# smokin baby backs



## WNCRick (Sep 24, 2007)

Added dry rub and gave em 2 hours at 225 with a little hickory.








foiled for another couple hours at that point









gave em 15-20 mins with finishing sauce to glaze em up


----------



## SmoothLures (Feb 13, 2008)

Yummmm. Might have to do some myself.....


----------



## sudshunter (Jan 20, 2008)

looks great,you make your own rub or store bought ?


----------



## wdbrand (May 24, 2007)

Yea, how bout the dry rub recipe.


----------



## WNCRick (Sep 24, 2007)

Looked around but ended up using same one I use on pulled pork. Worked pretty Well.
I add a lil dry mustard to it, some onion and garlic powder probably wouldn't hurt either.
•2 tablespoons salt 
•2 tablespoons sugar 
•2 tablespoons brown sugar 
•2 tablespoons ground cumin 
•2 tablespoons chili powder 
•2 tablespoons freshly ground black pepper 
•1 tablespoon cayenne pepper 
•1/4 cup paprika


----------



## wdbrand (May 24, 2007)

Thanks Rick.

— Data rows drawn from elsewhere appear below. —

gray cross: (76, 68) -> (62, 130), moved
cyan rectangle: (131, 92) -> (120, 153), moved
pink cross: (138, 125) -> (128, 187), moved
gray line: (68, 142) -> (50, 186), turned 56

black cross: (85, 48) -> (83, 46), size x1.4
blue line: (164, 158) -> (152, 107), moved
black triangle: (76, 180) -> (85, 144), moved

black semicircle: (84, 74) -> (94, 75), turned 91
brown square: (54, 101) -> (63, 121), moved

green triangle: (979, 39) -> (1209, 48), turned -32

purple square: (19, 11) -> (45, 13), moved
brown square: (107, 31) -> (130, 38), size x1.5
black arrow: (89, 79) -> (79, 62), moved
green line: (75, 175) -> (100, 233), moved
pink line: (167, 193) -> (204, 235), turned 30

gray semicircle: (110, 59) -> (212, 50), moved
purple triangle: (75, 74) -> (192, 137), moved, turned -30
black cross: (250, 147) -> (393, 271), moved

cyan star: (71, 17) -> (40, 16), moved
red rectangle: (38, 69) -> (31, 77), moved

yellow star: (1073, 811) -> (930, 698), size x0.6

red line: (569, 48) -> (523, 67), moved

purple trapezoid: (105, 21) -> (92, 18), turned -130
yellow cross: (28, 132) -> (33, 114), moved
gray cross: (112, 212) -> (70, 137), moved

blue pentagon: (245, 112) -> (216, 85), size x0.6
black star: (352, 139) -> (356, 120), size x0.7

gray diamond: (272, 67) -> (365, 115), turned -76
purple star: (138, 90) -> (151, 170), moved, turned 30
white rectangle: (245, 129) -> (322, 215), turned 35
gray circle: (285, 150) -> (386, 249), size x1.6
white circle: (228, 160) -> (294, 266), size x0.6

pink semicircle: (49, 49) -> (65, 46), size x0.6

Got one real close to the one you use. I do leave out the hot pepper tho. Still as good as anything I've used. Specially on a pork loin.


----------



## Paymaster (Jan 22, 2009)

Looks awesome!!!!!!!!!!!!!!!!!!!!!!!


----------



## WNCRick (Sep 24, 2007)

thanks guys, still getting the hang of this thing. Hopefully catchin some fish to smoke soon. Had to make up for lack of good NC BBQ first.


----------



## RuddeDogg (Mar 20, 2004)

Awesome!


----------